The three modes are:

“diag” or “diagonal” mode
This is the default for all layers. Here only variances but no covariances are propagated, i.e. in other words the dimensions of the inputs/activations/outputs are treated as independent/uncorrelated and only the diagonal of the covariance matrix is propagated. This independence is of course usually not really satisfied but in many scenarios a good enough approximation. In this mode the tensors for mean and variance in each layer have the same shape.

“half” or “lowrank” mode
This mode makes use of the symmetric factorization of the covariance matrix. Only one of the factors is propagated through the layers. The full output covariance matrix can be retrieved as the product of this factor with its transpose. Reducing the inner dimension of the matrix factors (which is kept constant throughout layers) allows the propagation of low-rank approximations to the covariance matrix and reduces the computational costs. In this mode the covariance factor has one additional dimension compared to the mean tensor.
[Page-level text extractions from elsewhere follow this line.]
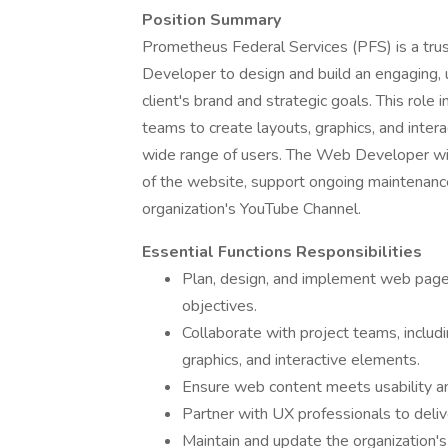
Position Summary
Prometheus Federal Services (PFS) is a trus
Developer to design and build an engaging, 
client's brand and strategic goals. This role 
teams to create layouts, graphics, and interac
wide range of users. The Web Developer will
of the website, support ongoing maintenance
organization's YouTube Channel.
Essential Functions Responsibilities
Plan, design, and implement web pages
objectives.
Collaborate with project teams, includ
graphics, and interactive elements.
Ensure web content meets usability and
Partner with UX professionals to deliv
Maintain and update the organization's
It is appended to the end and has a size is equal to the chosen rank, e.g., (batch_size, num_channels, height, width, rank) for the 2D convolution case.

“full” mode
This propagates the full covariance matrix and is computationally costly, in particular memory consumption can be problematic. Use this only for small layers and models. The covariance matrix requires the squared size of the mean tensor. For this, all dimensions (except the leading dimensions considered as batch dimensions) are repeated and appended to the end, e.g., (batch_size, num_channels, height, width, num_channels, height, width) for the 2D convolution case.

As an example we will create Linear layers for all three modes. It works analogously for all other layers.
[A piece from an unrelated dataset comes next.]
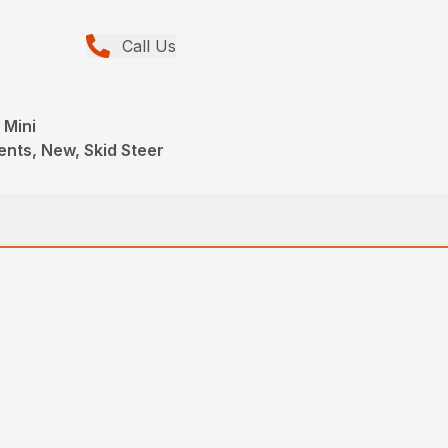
Call Us
 Mini
ents, New, Skid Steer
>>> from torchadf.nn import Linear

First, we use the “diagonal” mode. Both inputs will need the same shape.

>>> in_dim, out_dim = 64, 32
>>> layer = Linear(in_dim, out_dim, mode="diag")

This layer expects two inputs, each of size (*,64), and yields two outputs, each of size (*,32). Next, we use the “half” mode. Here the second input needs one additional dimension for the rank of the matrix factorization.

>>> in_dim, out_dim = 64, 32
>>> layer = Linear(in_dim, out_dim, mode="half")

This layer expects two inputs of size (*,64) and (*,64,rank) and yields two outputs of size (*,32) and (*,32,rank). Note that the rank dimension never changes and is passed on from inputs to outputs. Finally, we use the “full” mode. Here the second input requires the squared size of the first input.

>>> in_dim, out_dim = 64, 32
>>> layer = Linear(in_dim, out_dim, mode="full")

This layer expects two inputs of size (*,64) and (*,64,64) and yields two outputs of size (*,32) and (*,32,32).